Bookings through SHA at http://www.sochealth.co.uk/confs/Booking.php
Crossroads or Dead End?
Before Blue Labour there was Red Tory. And the think tank ResPublica, directed by the original Red Tory Philip Blonde, has just published an important report which they claim sets out ‘a progressive future’ for housing associations (HAs).
ResPublica says that “At the Crossroads” is a radical new vision for HAs in which they would take on a much wider service role, bringing the big society themes of mutualism, localism and community ownership into the housing debate.

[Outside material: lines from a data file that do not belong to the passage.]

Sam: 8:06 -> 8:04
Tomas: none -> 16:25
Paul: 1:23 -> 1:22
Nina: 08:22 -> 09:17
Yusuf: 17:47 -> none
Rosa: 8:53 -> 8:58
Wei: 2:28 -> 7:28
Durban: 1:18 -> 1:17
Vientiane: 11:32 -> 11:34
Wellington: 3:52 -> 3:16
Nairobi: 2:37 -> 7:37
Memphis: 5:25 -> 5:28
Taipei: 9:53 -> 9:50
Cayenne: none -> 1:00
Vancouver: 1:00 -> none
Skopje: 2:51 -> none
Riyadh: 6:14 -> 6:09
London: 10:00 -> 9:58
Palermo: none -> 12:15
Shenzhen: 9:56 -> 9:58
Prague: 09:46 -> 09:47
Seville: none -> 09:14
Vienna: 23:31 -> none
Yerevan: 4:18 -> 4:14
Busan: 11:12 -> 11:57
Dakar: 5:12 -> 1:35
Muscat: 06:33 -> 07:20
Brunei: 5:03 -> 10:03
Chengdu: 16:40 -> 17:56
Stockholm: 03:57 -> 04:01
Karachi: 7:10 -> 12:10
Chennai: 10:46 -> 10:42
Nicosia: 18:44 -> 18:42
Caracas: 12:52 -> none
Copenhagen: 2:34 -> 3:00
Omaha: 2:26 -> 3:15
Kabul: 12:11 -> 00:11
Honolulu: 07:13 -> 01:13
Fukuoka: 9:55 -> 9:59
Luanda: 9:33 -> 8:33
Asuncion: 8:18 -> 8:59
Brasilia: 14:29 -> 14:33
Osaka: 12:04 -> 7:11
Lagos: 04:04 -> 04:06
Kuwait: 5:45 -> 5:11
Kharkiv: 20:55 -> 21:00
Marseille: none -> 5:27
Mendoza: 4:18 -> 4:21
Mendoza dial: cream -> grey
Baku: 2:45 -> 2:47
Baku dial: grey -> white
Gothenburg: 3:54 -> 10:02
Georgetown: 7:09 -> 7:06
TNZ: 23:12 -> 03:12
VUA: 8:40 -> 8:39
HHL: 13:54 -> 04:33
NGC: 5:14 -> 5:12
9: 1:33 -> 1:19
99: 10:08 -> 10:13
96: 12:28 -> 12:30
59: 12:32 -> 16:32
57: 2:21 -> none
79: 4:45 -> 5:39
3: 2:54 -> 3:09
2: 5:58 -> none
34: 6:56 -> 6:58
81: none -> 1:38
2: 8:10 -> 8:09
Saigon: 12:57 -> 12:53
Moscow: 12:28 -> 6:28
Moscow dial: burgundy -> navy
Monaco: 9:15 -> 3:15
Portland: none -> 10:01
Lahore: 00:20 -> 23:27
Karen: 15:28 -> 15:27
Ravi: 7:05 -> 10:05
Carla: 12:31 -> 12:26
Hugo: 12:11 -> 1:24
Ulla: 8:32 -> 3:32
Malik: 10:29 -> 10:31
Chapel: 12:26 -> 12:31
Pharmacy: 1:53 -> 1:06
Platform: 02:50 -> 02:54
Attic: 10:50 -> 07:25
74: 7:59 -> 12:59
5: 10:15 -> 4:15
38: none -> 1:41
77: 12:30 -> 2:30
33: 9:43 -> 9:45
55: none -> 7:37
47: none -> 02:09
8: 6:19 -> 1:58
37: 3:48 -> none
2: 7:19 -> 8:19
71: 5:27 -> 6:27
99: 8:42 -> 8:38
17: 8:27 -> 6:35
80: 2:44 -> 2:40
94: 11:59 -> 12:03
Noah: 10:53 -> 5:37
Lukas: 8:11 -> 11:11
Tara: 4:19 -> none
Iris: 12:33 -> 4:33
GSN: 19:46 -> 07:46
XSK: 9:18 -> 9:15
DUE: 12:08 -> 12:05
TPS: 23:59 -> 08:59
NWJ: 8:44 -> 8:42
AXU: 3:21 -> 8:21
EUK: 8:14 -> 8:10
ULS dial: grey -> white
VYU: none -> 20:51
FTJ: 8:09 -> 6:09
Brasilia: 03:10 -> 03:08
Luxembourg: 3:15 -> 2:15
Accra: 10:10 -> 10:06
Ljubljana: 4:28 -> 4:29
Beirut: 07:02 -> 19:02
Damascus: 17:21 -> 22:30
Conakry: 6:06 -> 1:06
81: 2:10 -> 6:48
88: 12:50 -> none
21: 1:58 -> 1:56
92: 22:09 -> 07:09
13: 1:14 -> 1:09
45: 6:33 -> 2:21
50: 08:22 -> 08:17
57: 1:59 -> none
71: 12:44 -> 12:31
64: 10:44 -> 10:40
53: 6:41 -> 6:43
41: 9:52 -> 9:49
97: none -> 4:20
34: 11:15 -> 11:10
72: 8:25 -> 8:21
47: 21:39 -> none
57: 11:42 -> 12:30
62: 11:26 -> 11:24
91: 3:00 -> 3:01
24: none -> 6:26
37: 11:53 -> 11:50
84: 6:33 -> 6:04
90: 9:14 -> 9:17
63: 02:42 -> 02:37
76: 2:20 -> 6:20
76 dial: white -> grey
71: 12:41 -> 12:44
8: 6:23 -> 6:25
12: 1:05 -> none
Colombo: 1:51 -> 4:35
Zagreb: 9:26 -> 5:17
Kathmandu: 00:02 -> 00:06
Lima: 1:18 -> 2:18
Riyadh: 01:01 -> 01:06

To be fair, the report is well written and well-researched and has a lot of interesting things to say about the work housing associations already do in communities, with some excellent examples of innovative work providing local services, supporting and funding community organisations. I like the idea that HAs should declare a ‘social dividend’, but the rest of it is scarcely new. There is no trend analysis of how community investment by HAs has developed over the years (slowly and often backwards) or of the retrenchment that is going on now. It doesn’t properly consider the example of care services, a key role that HAs have taken on where there are huge cuts in many areas currently. It argues a good case for the rationalisation of stock, devolution of management, and improvements in tenant engagement and control, but this is also a well worn path.
The report gets more challenging in its discussion of governance and the options for community control, arguing that associations that adopt new forms of community accountability, especially through active shareholder participation, should qualify for further deregulation, claiming that they would be ‘set free’.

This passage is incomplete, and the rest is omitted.